O relatório da procuradora Acácia Soares aponta como a organização criminosa denunciada precisava ramificar-se e buscou inserir membros do Executivo e Legislativo para manter estabilidade e dar continuidade aos negócios, inclusive com a intenção de atuar nos municípios.
Incompetência da Justiça Eleitoral no julgamento
A subprocuradora-Geral da República, Cláudia Sampaio, lembra que o relator da Calvário no TJPB, determinou a remessa ao Tribunal Regional Eleitoral da Paraíba para que a Corte examinasse sua competência de julgar a ação. No dia 25 de abril deste ano, o juiz relator Roberto D’Horn Moreira Monteiro da Franca Sobrinho votou pela incompetência do TRE-PB neste julgamento e foi acompanhado pelos colegas, sendo o processo remetido novamente à Justiça Comum.

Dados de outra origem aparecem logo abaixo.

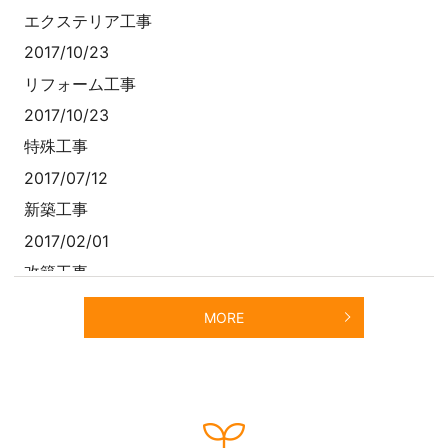
エクステリア工事
2017/10/23
リフォーム工事
2017/10/23
特殊工事
2017/07/12
新築工事
2017/02/01
改築工事
2016/12/22
MORE
廊下のリフォーム
2016/12/22
玄関リフォーム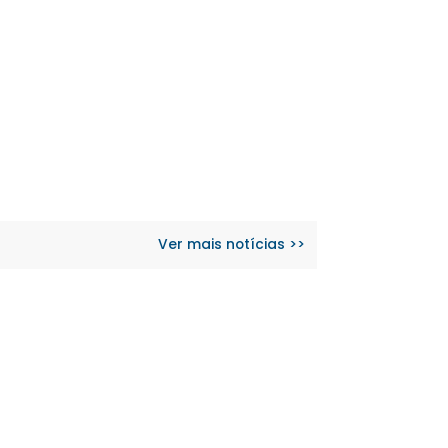
Ver mais notícias >>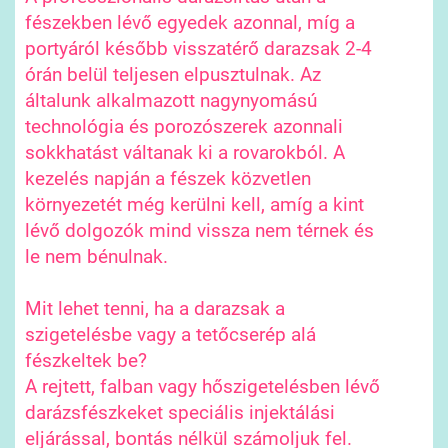
fészekben lévő egyedek azonnal, míg a
portyáról később visszatérő darazsak 2-4
órán belül teljesen elpusztulnak. Az
általunk alkalmazott nagynyomású
technológia és porozószerek azonnali
sokkhatást váltanak ki a rovarokból. A
kezelés napján a fészek közvetlen
környezetét még kerülni kell, amíg a kint
lévő dolgozók mind vissza nem térnek és
le nem bénulnak.
Mit lehet tenni, ha a darazsak a
szigetelésbe vagy a tetőcserép alá
fészkeltek be?
A rejtett, falban vagy hőszigetelésben lévő
darázsfészkeket speciális injektálási
eljárással, bontás nélkül számoljuk fel.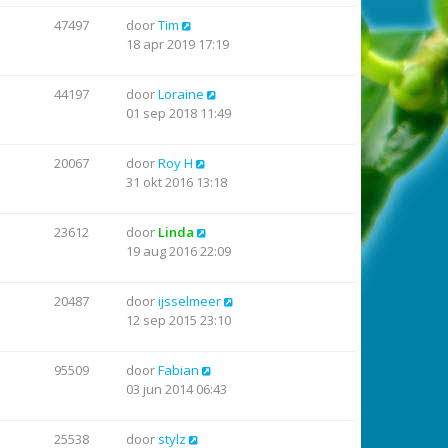
47497
door
Tim
18 apr 2019 17:19
44197
door
Loraine
01 sep 2018 11:49
20067
door
Roy H
31 okt 2016 13:18
23612
door
Linda
19 aug 2016 22:09
20487
door
ijsselmeer
12 sep 2015 23:10
95509
door
Fabian
03 jun 2014 06:43
25538
door
stylz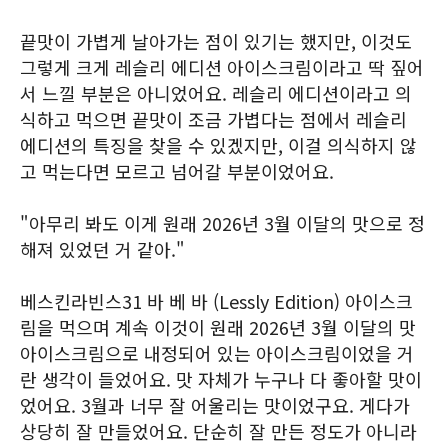
끝맛이 가볍게 날아가는 점이 있기는 했지만, 이것도
그렇게 크게 레슬리 에디션 아이스크림이라고 딱 짚어
서 느낄 부분은 아니었어요. 레슬리 에디션이라고 의
식하고 먹으면 끝맛이 조금 가볍다는 점에서 레슬리
에디션의 특징을 찾을 수 있겠지만, 이걸 의식하지 않
고 먹는다면 모르고 넘어갈 부분이었어요.
"아무리 봐도 이게 원래 2026년 3월 이달의 맛으로 정
해져 있었던 거 같아."
베스킨라빈스31 바 베 바 (Lessly Edition) 아이스크
림을 먹으며 계속 이것이 원래 2026년 3월 이달의 맛
아이스크림으로 내정되어 있는 아이스크림이었을 거
란 생각이 들었어요. 맛 자체가 누구나 다 좋아할 맛이
었어요. 3월과 너무 잘 어울리는 맛이었구요. 게다가
상당히 잘 만들었어요. 단순히 잘 만든 정도가 아니라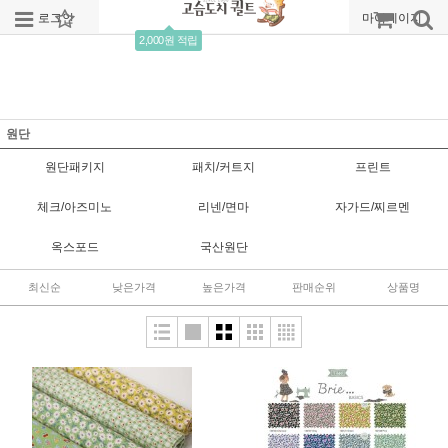
로그인
회원가입
주문조회
마이페이지
2,000원 적립
원단
원단패키지
패치/커트지
프린트
체크/아즈미노
리넨/면마
자가드/찌르멘
옥스포드
국산원단
최신순
낮은가격
높은가격
판매순위
상품명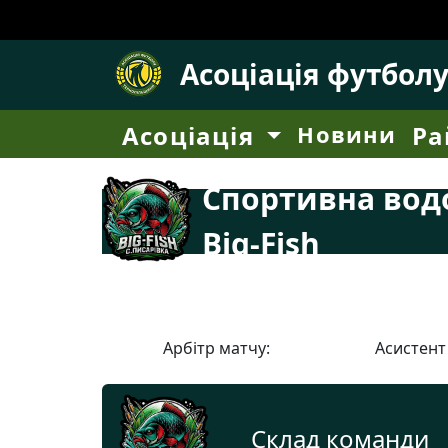
Асоціація футбол
Асоціація
Новини
Ра
Спортивна во
Big-Fish
Арбітр матчу:
Асистент
Склад команди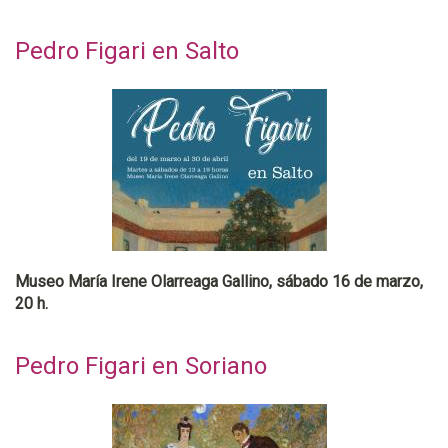
Pedro Figari en Salto
Museo María Irene Olarreaga Gallino, sábado 16 de marzo,
20 h.
Pedro Figari en Soriano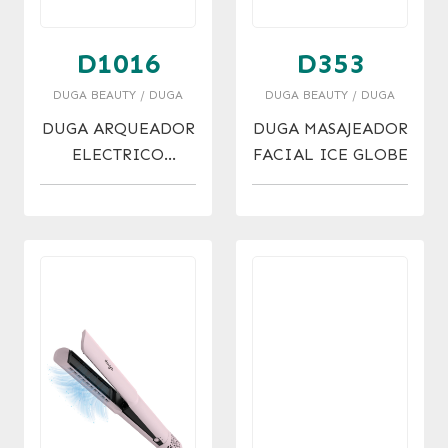
D1016
D353
DUGA BEAUTY / DUGA
DUGA BEAUTY / DUGA
DUGA ARQUEADOR
DUGA MASAJEADOR
ELECTRICO
FACIAL ICE GLOBE
HEATED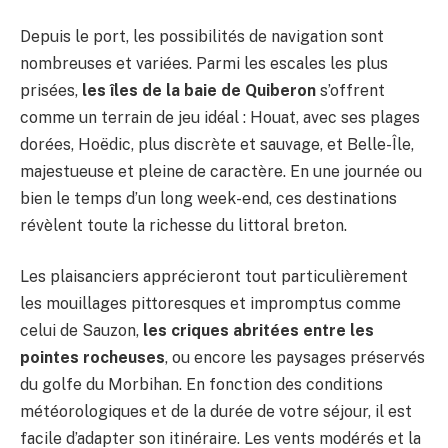
Depuis le port, les possibilités de navigation sont
nombreuses et variées. Parmi les escales les plus
prisées,
les îles de la baie de Quiberon
s’offrent
comme un terrain de jeu idéal : Houat, avec ses plages
dorées, Hoëdic, plus discrète et sauvage, et Belle-Île,
majestueuse et pleine de caractère. En une journée ou
bien le temps d’un long week-end, ces destinations
révèlent toute la richesse du littoral breton.
Les plaisanciers apprécieront tout particulièrement
les mouillages pittoresques et impromptus comme
celui de Sauzon,
les criques abritées entre les
pointes rocheuses
, ou encore les paysages préservés
du golfe du Morbihan. En fonction des conditions
météorologiques et de la durée de votre séjour, il est
facile d’adapter son itinéraire. Les vents modérés et la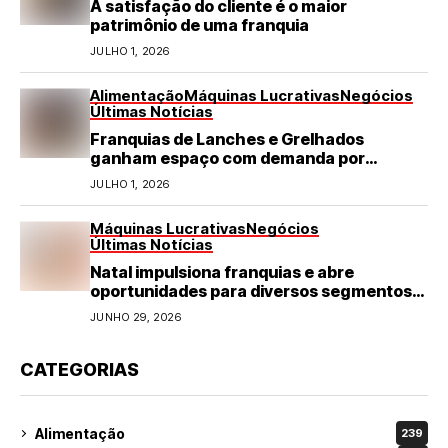
A satisfação do cliente é o maior
patrimônio de uma franquia
JULHO 1, 2026
Alimentação
Máquinas Lucrativas
Negócios
Últimas Notícias
Franquias de Lanches e Grelhados
ganham espaço com demanda por
refeições rápidas e de qualidade
JULHO 1, 2026
Máquinas Lucrativas
Negócios
Últimas Notícias
Natal impulsiona franquias e abre
oportunidades para diversos segmentos
do varejo
JUNHO 29, 2026
CATEGORIAS
Alimentação
239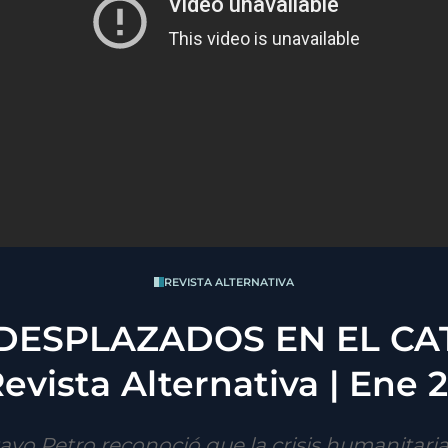
REVISTA ALTERNATIVA
0 DESPLAZADOS EN EL C
evista Alternativa | Ene 
avo Petro reconoció que la crisis humanitaria y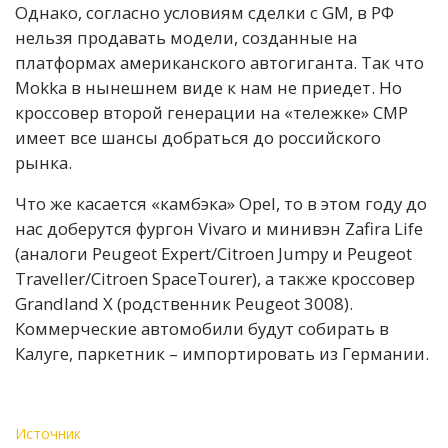
Однако, согласно условиям сделки с GM, в РФ
нельзя продавать модели, созданные на
платформах американского автогиганта. Так что
Mokka в нынешнем виде к нам не приедет. Но
кроссовер второй генерации на «тележке» CMP
имеет все шансы добраться до российского
рынка.
Что же касается «камбэка» Opel, то в этом году до
нас доберутся фургон Vivaro и минивэн Zafira Life
(аналоги Peugeot Expert/Citroen Jumpy и Peugeot
Traveller/Citroen SpaceTourer), а также кроссовер
Grandland X (родственник Peugeot 3008).
Коммерческие автомобили будут собирать в
Калуге, паркетник – импортировать из Германии.
Источник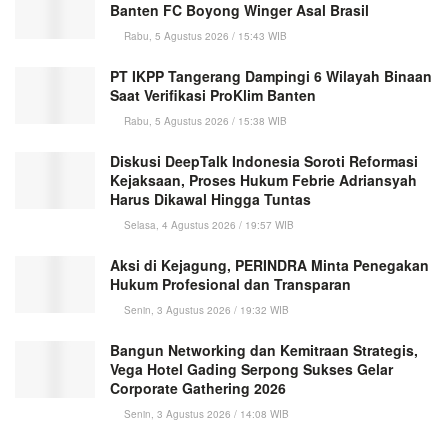
Banten FC Boyong Winger Asal Brasil
Rabu, 5 Agustus 2026 / 15:43 WIB
PT IKPP Tangerang Dampingi 6 Wilayah Binaan
Saat Verifikasi ProKlim Banten
Rabu, 5 Agustus 2026 / 15:38 WIB
Diskusi DeepTalk Indonesia Soroti Reformasi
Kejaksaan, Proses Hukum Febrie Adriansyah
Harus Dikawal Hingga Tuntas
Selasa, 4 Agustus 2026 / 19:57 WIB
Aksi di Kejagung, PERINDRA Minta Penegakan
Hukum Profesional dan Transparan
Senin, 3 Agustus 2026 / 19:32 WIB
Bangun Networking dan Kemitraan Strategis,
Vega Hotel Gading Serpong Sukses Gelar
Corporate Gathering 2026
Senin, 3 Agustus 2026 / 14:08 WIB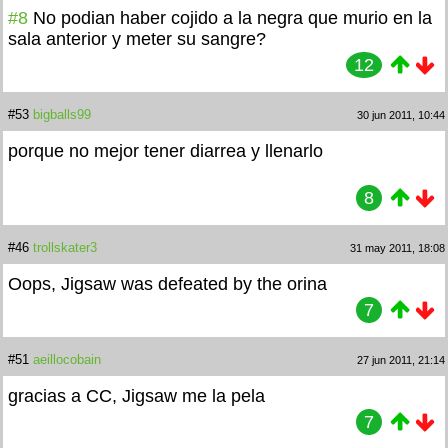
#8
No podian haber cojido a la negra que murio en la
sala anterior y meter su sangre?
12
#53
bigballs99
30 jun 2011, 10:44
porque no mejor tener diarrea y llenarlo
8
#46
trollskater3
31 may 2011, 18:08
Oops, Jigsaw was defeated by the orina
7
#51
aeillocobain
27 jun 2011, 21:14
gracias a CC, Jigsaw me la pela
7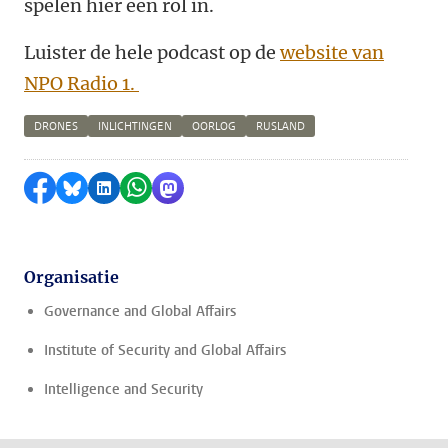
spelen hier een rol in.
Luister de hele podcast op de
website van
NPO Radio 1.
DRONES
INLICHTINGEN
OORLOG
RUSLAND
Delen op Facebook
Delen via Bluesky
Delen op LinkedIn
Delen via WhatsApp
Delen via Mastodon
Organisatie
Governance and Global Affairs
Institute of Security and Global Affairs
Intelligence and Security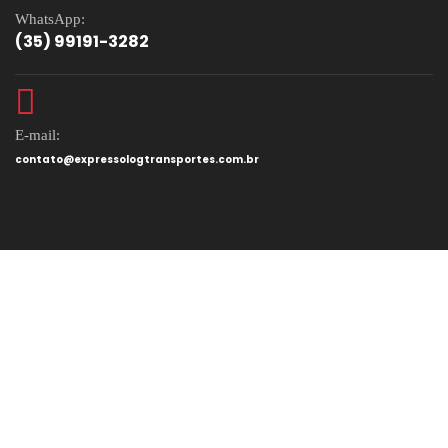
WhatsApp:
(35) 99191-3282
E-mail:
contato@expressologtransportes.com.br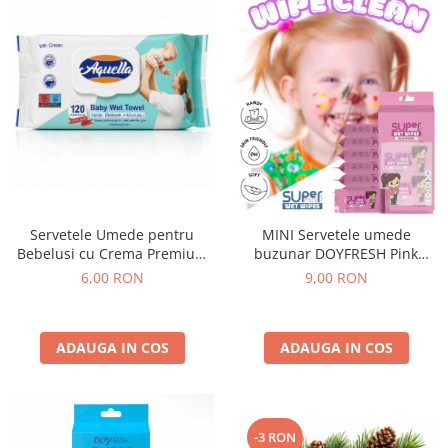
Servetele Umede pentru
MINI Servetele umede
Bebelusi cu Crema Premium
buzunar DOYFRESH Pink
Ultra Soft Aquella 120 buc
Sensitive – 8 pachete x 8
6,00 RON
9,00 RON
bucati, 64 servetele/bax
ADAUGA IN COS
ADAUGA IN COS
-3 RON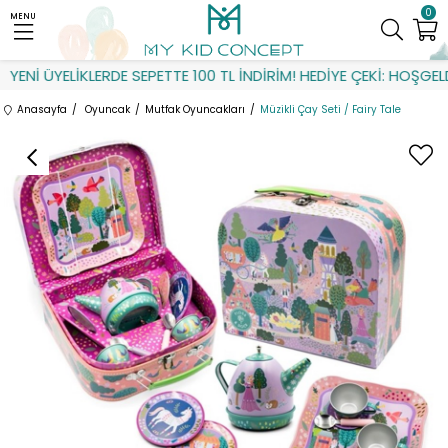
0
MENU
ENİ ÜYELİKLERDE SEPETTE 100 TL İNDİRİM! HEDİYE ÇEKİ: HOŞGELDİ
Anasayfa
Oyuncak
Mutfak Oyuncakları
Müzikli Çay Seti / Fairy Tale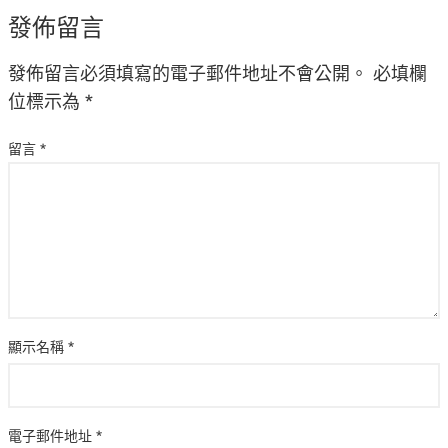
發佈留言
發佈留言必須填寫的電子郵件地址不會公開。
必填欄
位標示為
*
留言
*
顯示名稱
*
電子郵件地址
*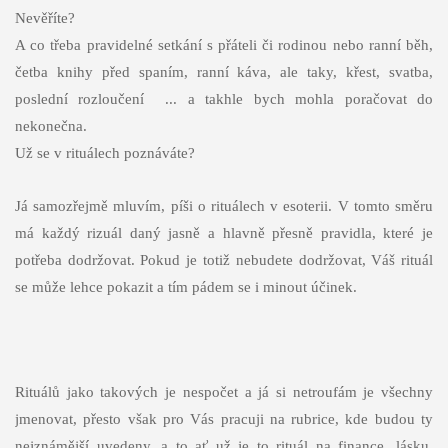
Nevěříte?
A co třeba pravidelné setkání s přáteli či rodinou nebo ranní běh,
četba knihy před spaním, ranní káva, ale taky, křest, svatba,
poslední rozloučení ... a takhle bych mohla poračovat do
nekonečna.
Už se v rituálech poznáváte?
Já samozřejmě mluvím, píši o rituálech v esoterii. V tomto směru
má každý rizuál daný jasně a hlavně přesně pravidla, které je
potřeba dodržovat. Pokud je totiž nebudete dodržovat, Váš rituál
se může lehce pokazit a tím pádem se i minout účinek.
Rituálů jako takových je nespočet a já si netroufám je všechny
jmenovat, přesto však pro Vás pracuji na rubrice, kde budou ty
nejznámější uvedeny, a to ať už je to rituál na finance, lásku,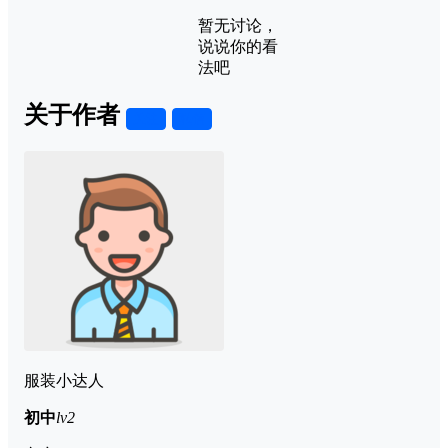
暂无讨论，
说说你的看
法吧
关于作者
关注
私信
服装小达人
初中
lv2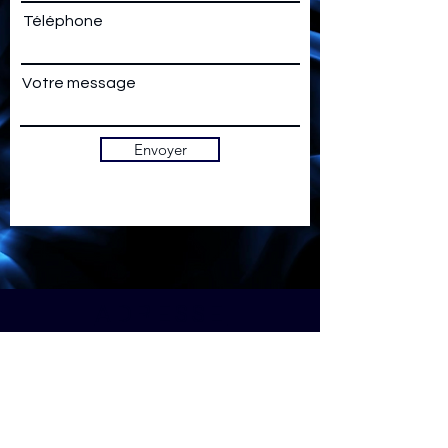
Téléphone
Votre message
Envoyer
ADRESSE
Le Fort L'Ecluse
Rte de Genève
01200, Léaz (France)
ACCES / PARKING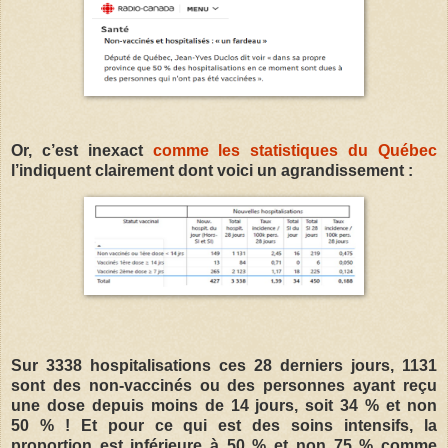
Or, c’est inexact
comme les statistiques du Québec
l’indiquent clairement dont voici un agrandissement :
Sur 3338 hospitalisations ces 28 derniers jours, 1131
sont des non-vaccinés ou des personnes ayant reçu
une dose depuis moins de 14 jours, soit 34 % et non
50 % ! Et pour ce qui est des soins intensifs, la
proportion est inférieure à 50 % et non 75 % comme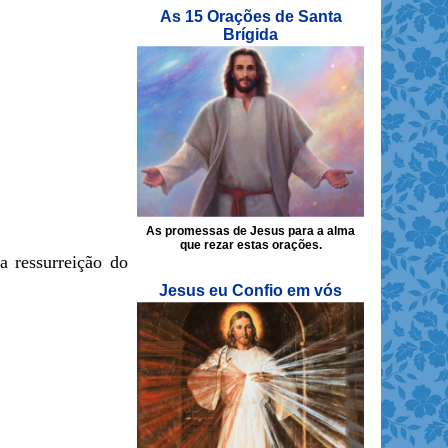
As 15 Orações de Santa
Brígida
As promessas de Jesus para a alma
que rezar estas orações.
a ressurreição do
Jesus eu Confio em vós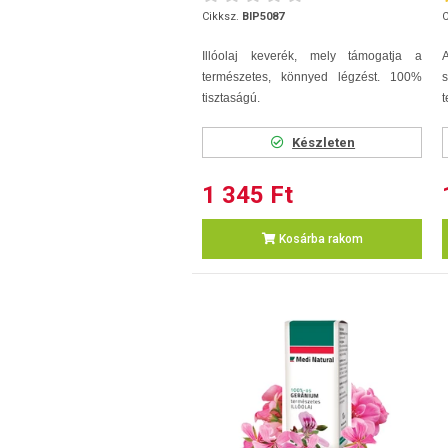
Cikksz.
BIP5087
C
Illóolaj keverék, mely támogatja a
természetes, könnyed légzést. 100%
tisztaságú.
t
Készleten
1 345 Ft
Kosárba rakom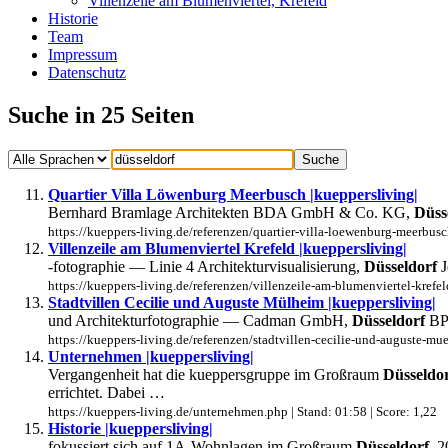
Villenzeile am Blumenviertel, Krefeld
Historie
Team
Impressum
Datenschutz
Suche in 25 Seiten
Quartier Villa Löwenburg Meerbusch |kueppersliving|
Bernhard Bramlage Architekten BDA GmbH & Co. KG,
Düss
https://kueppers-living.de/referenzen/quartier-villa-loewenburg-meerbusch
Villenzeile am Blumenviertel Krefeld |kueppersliving|
-fotographie — Linie 4 Architekturvisualisierung,
Düsseldorf
J
https://kueppers-living.de/referenzen/villenzeile-am-blumenviertel-krefeld
Stadtvillen Cecilie und Auguste Mülheim |kueppersliving|
und Architekturfotographie — Cadman GmbH,
Düsseldorf
BPE
https://kueppers-living.de/referenzen/stadtvillen-cecilie-und-auguste-mue
Unternehmen |kueppersliving|
Vergangenheit hat die kueppersgruppe im Großraum
Düsseldo
errichtet. Dabei …
https://kueppers-living.de/unternehmen.php | Stand: 01:58 | Score: 1,22
Historie |kueppersliving|
fokussiert sich auf 1A-Wohnlagen im Großraum
Düsseldorf
. 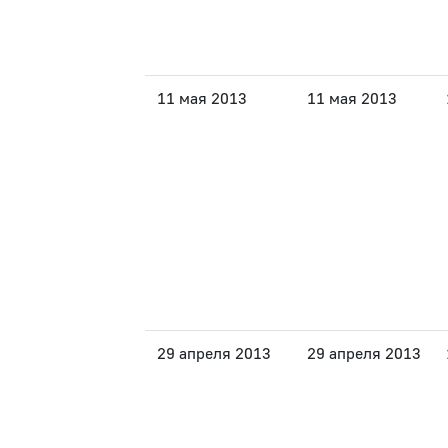
11 мая 2013
11 мая 2013
29 апреля 2013
29 апреля 2013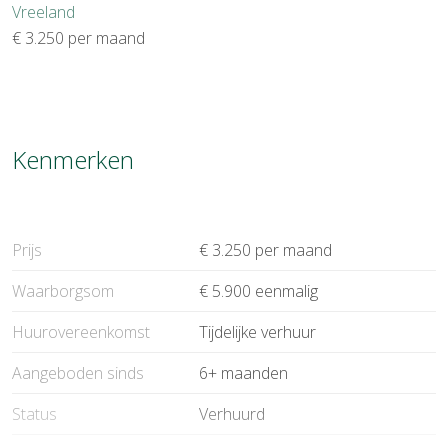
Vreeland
€ 3.250
per maand
Kenmerken
Prijs
€ 3.250 per maand
Waarborgsom
€ 5.900 eenmalig
Huurovereenkomst
Tijdelijke verhuur
Aangeboden sinds
6+ maanden
Status
Verhuurd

A subprocuradora destaca que “o eminente Relator, Ministro Gilmar Mendes, acolheu a pretensão para declarar a competência daquela justiça especializada para o julgamento do processo criminal, sem fazer qualquer menção ao fato de o Tribunal Regional Eleitoral já ter reconhecido a sua incompetência.”
E pediu, então, a reconsideração da decisão do ministro Gilmar Mendes.